Iga Świątek miała niesamowity sezon w zeszłym roku, a teraz została nominowana do nagrody ESPY dla najlepszego sportowca.
Iga Świątek była bez wątpienia najlepszą zawodniczką WTA Tour w zeszłym roku, notując niesamowity rekord 67-9. Zdobyła wiele trofeów, w tym dwa trofea Wielkiego Szlema. Jej sezony rozpoczęły się w Australii, gdzie przegrała z Barty’m w Adelaide, a następnie z Danielle Collins w Melbourne. Dubaj był przegraną z Ostapenko, po której zaczęła się jej niesamowita passa.

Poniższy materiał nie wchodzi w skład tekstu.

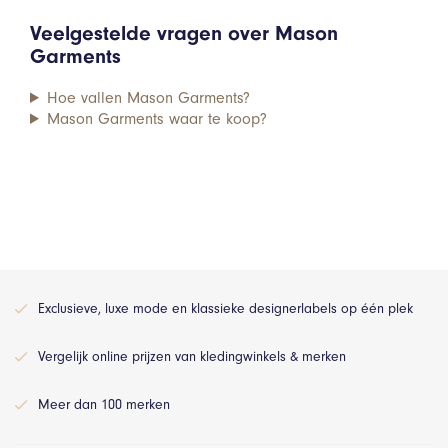
Veelgestelde vragen over Mason
Garments
Hoe vallen Mason Garments?
Mason Garments waar te koop?
Exclusieve, luxe mode en klassieke designerlabels op één plek
Vergelijk online prijzen van kledingwinkels & merken
Meer dan 100 merken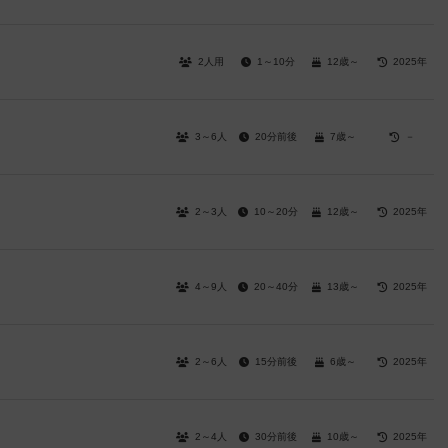
2人用
1～10分
12歳～
2025年
3～6人
20分前後
7歳～
－
2～3人
10～20分
12歳～
2025年
4～9人
20～40分
13歳～
2025年
2～6人
15分前後
6歳～
2025年
2～4人
30分前後
10歳～
2025年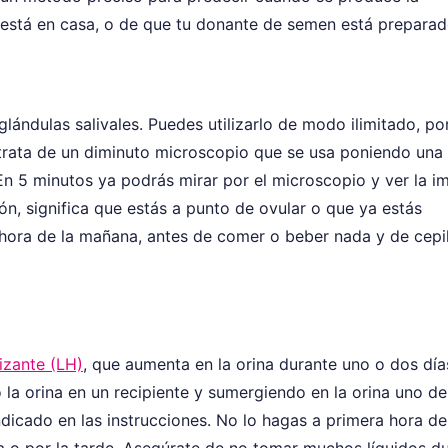
a está en casa, o de que tu donante de semen está preparad
glándulas salivales. Puedes utilizarlo de modo ilimitado, por
 trata de un diminuto microscopio que se usa poniendo una
 En 5 minutos ya podrás mirar por el microscopio y ver la 
rón, significa que estás a punto de ovular o que ya estás
a hora de la mañana, antes de comer o beber nada y de cepil
izante (LH)
, que aumenta en la orina durante uno o dos día
o la orina en un recipiente y sumergiendo en la orina uno de
indicado en las instrucciones. No lo hagas a primera hora de
a o por la tarde. Asegúrate de no tomar muchos líquidos d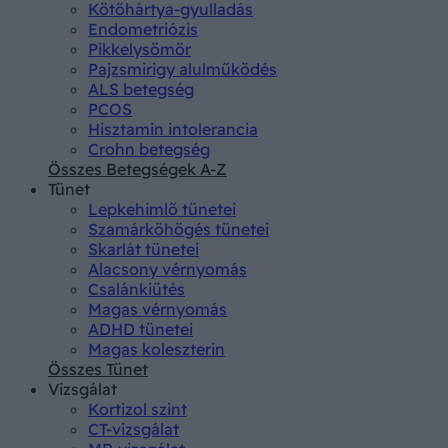
Kötőhártya-gyulladás
Endometriózis
Pikkelysömör
Pajzsmirigy alulműködés
ALS betegség
PCOS
Hisztamin intolerancia
Crohn betegség
Összes Betegségek A-Z
Tünet
Lepkehimlő tünetei
Szamárköhögés tünetei
Skarlát tünetei
Alacsony vérnyomás
Csalánkiütés
Magas vérnyomás
ADHD tünetei
Magas koleszterin
Összes Tünet
Vizsgálat
Kortizol szint
CT-vizsgálat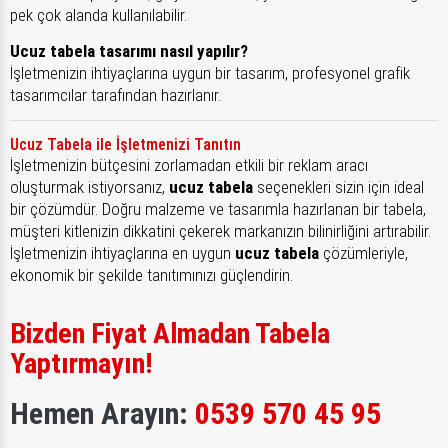
pek çok alanda kullanılabilir.
Ucuz tabela tasarımı nasıl yapılır?
İşletmenizin ihtiyaçlarına uygun bir tasarım, profesyonel grafik
tasarımcılar tarafından hazırlanır.
Ucuz Tabela ile İşletmenizi Tanıtın
İşletmenizin bütçesini zorlamadan etkili bir reklam aracı
oluşturmak istiyorsanız,
ucuz tabela
seçenekleri sizin için ideal
bir çözümdür. Doğru malzeme ve tasarımla hazırlanan bir tabela,
müşteri kitlenizin dikkatini çekerek markanızın bilinirliğini artırabilir.
İşletmenizin ihtiyaçlarına en uygun
ucuz tabela
çözümleriyle,
ekonomik bir şekilde tanıtımınızı güçlendirin.
Bizden Fiyat Almadan Tabela
Yaptırmayın!
Hemen Arayın:
0539 570 45 95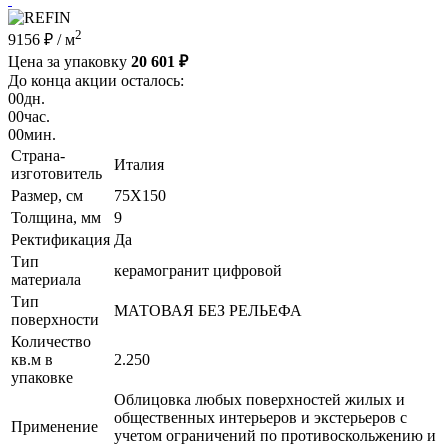
2
9156 ₽
/ м
Цена за упаковку
20 601 ₽
До конца акции осталось:
00
дн.
00
час.
00
мин.
Страна-
Италия
изготовитель
Размер, см
75X150
Толщина, мм
9
Ректификация
Да
Тип
керамогранит цифровой
материала
Тип
МАТОВАЯ БЕЗ РЕЛЬЕФА
поверхности
Количество
кв.м в
2.250
упаковке
Облицовка любых поверхностей жилых и
общественных интерьеров и экстерьеров с
Применение
учетом ограничений по противоскольжению и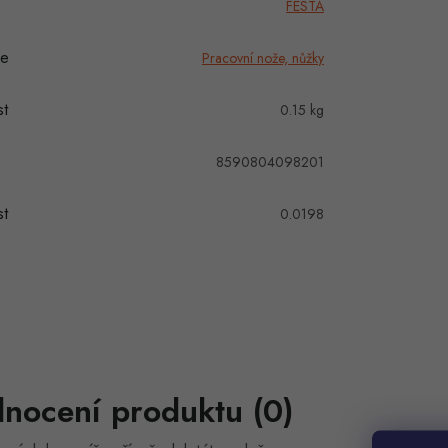
FESTA
ie
Pracovní nože, nůžky
t
0.15 kg
8590804098201
t
0.0198
nocení produktu (0)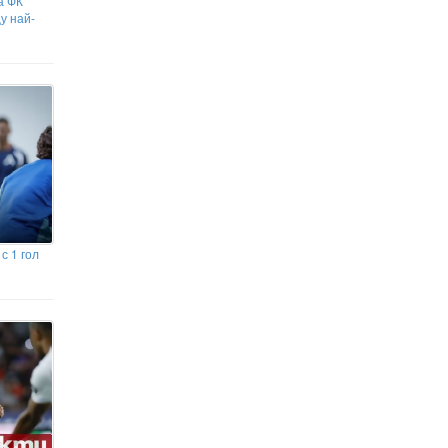
а ФК
в София, арестуваха Венци
у най-
"Белия негър" с 460 000 евро в него
с 1 гол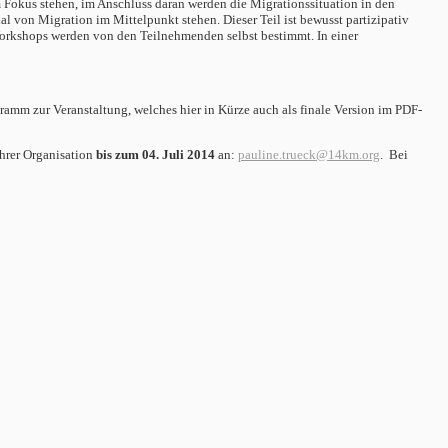
 Fokus stehen, im Anschluss daran werden die Migrationssituation in den
 von Migration im Mittelpunkt stehen. Dieser Teil ist bewusst partizipativ
Workshops werden von den Teilnehmenden selbst bestimmt. In einer
gramm zur Veranstaltung, welches hier in Kürze auch als finale Version im PDF-
hrer Organisation
bis zum 04. Juli 2014
an:
pauline.trueck@14km.org
. Bei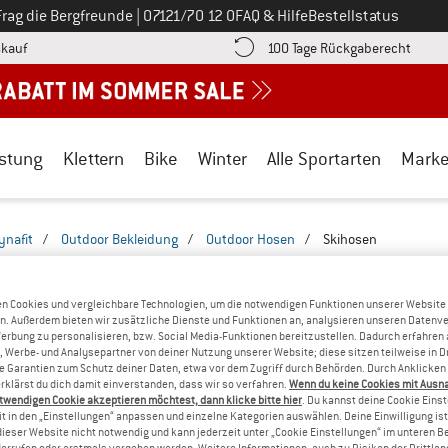
Ruf uns an unter
Frag die Bergfreunde
|
07121/70 12 0
FAQ & Hilfe
Bestellstatus
Finde die Zahlungs-Infos hier! Öffnet sich in einer Infobox
Gehe h
kauf
100 Tage Rückgaberecht
stung
Klettern
Bike
Winter
Alle Sportarten
Mark
ynafit
/
Outdoor Bekleidung
/
Outdoor Hosen
/
Skihosen
KIHOSEN - SKITOUREN
(1)
n Cookies und vergleichbare Technologien, um die notwendigen Funktionen unserer Website
n. Außerdem bieten wir zusätzliche Dienste und Funktionen an, analysieren unseren Datenv
Werbung zu personalisieren, bzw. Social Media-Funktionen bereitzustellen. Dadurch erfahren
, Werbe- und Analysepartner von deiner Nutzung unserer Website; diese sitzen teilweise in D
Garantien zum Schutz deiner Daten, etwa vor dem Zugriff durch Behörden. Durch Anklicken 
rklärst du dich damit einverstanden, dass wir so verfahren.
Wenn du keine Cookies mit Ausn
twendigen Cookie akzeptieren möchtest, dann klicke bitte hier
. Du kannst deine Cookie Eins
t in den „Einstellungen“ anpassen und einzelne Kategorien auswählen. Deine Einwilligung ist f
dieser Website nicht notwendig und kann jederzeit unter „Cookie Einstellungen“ im unteren B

Wygrała Doha, pokonując Kontaveit w finale, a następnie wygrała Indian Wells, pokonując Sakkari w finale i Miami, pokonując Osakę w finale. Sezon na glinie był oczywiście fenomenalny, ponieważ dodała trofeum ze Stuttgartu i trofeum z Rzymu. Roland Garros udowodnił, że jest kolejnym znakomitym wydarzeniem, które dało jej drugie trofeum Wielkiego Szlema i przedłużyło passę zwycięstw do ponad 30 meczów.
Dobra passa zakończyła się na Wimbledonie na trawie przeciwko Alize Cornet i zaczęła się nieco bardziej niepewna druga część roku. Punktem kulminacyjnym był oczywiście US Open, gdzie zdobyła swoje trzecie trofeum Wielkiego Szlema. Zdobyłaby jeszcze jedno trofeum do końca roku, pokonując Vekic w San Diego. Tydzień wcześniej Świątek stanęła w finale w Ostrawie, ale przegrała z Krejcikovą.
To był jej niesamowity sezon. Niesamowity ogólny rekord, stając się numerem jeden na świecie i mając niesamowitą passę 37 zwycięstw w środku. Wystarczająco dobry, aby zdobyć nominację ESPY dla najlepszego sportowca wraz z kilkoma innymi świetnymi graczami. Po raz pierwszy została nominowana na ESPY i jest całkiem spora szansa, że ją wygra.
Tenisiści wygrywają dość często, a ona miała niesamowity sezon, który jest więcej niż zasłużony. Dobry poziom utrzymywał się w tym roku, co świadczy o tym, że ubiegły rok nie był jednorazowym wypadkiem ani jakimś przypadkiem.